Tuesday, May 15, 2012
The Queen's Unfortunate Love of Golf
Mary Queen of Scots (1542 - 1587) is reported to be the first woman to play golf regularly. Now some readers will know how that game can just get a hold of you; it clouds the judgement. So it was for Mary: people noticed that within days of the murder of her husband, Lord Darnley, the Queen was back out with her bag of golf sticks chasing that wee ball along the links. Of course it didn't help that fifteen weeks later she married the Earl of Bothwell, the man generally thought to be her husband's murderer.

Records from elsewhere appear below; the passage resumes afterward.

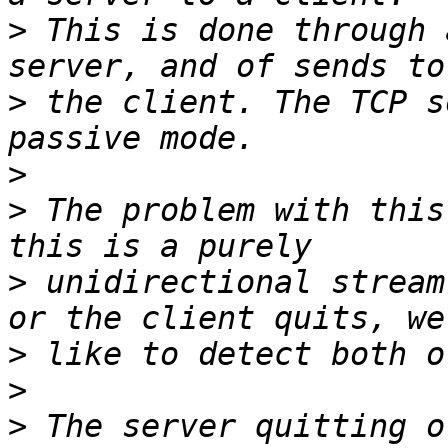
>
 This is done through 
>
 the client. The TCP s
>
>
 The problem with this
>
 unidirectional stream
>
>
>
 The server quitting o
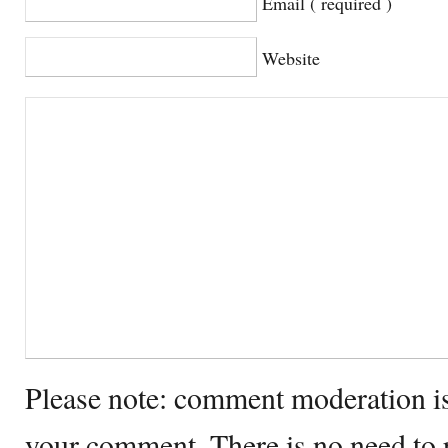
Email ( required )
Website
Please note: comment moderation i
your comment. There is no need to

Not only was Mary a golfer, but a fine horsewoman, poet, musician, and according to a contemporary "there was no human knowledge she could not talk upon... she used a most gentle style of speech, with kindly majesty mingled with modest reserve". She was also tall, athletic, beautiful. In fact she was just the sort of queen that Scotland needed in the 16th century. But it all went horribly wrong. Golf was the least of her problems; the biggest was... men; she fell in love with the wrong ones. It is a long and tragic story, related in many books and now by the excellent Scottish Portrait Gallery in an eTour.
But if you would like to see the castles and palaces where she was born and christened, where she lived and danced, prayed and plotted, you can now accompany Lord Sempill in a personal tour which fleshes out the life and loves of this extraordinary woman. A compelling story, well told.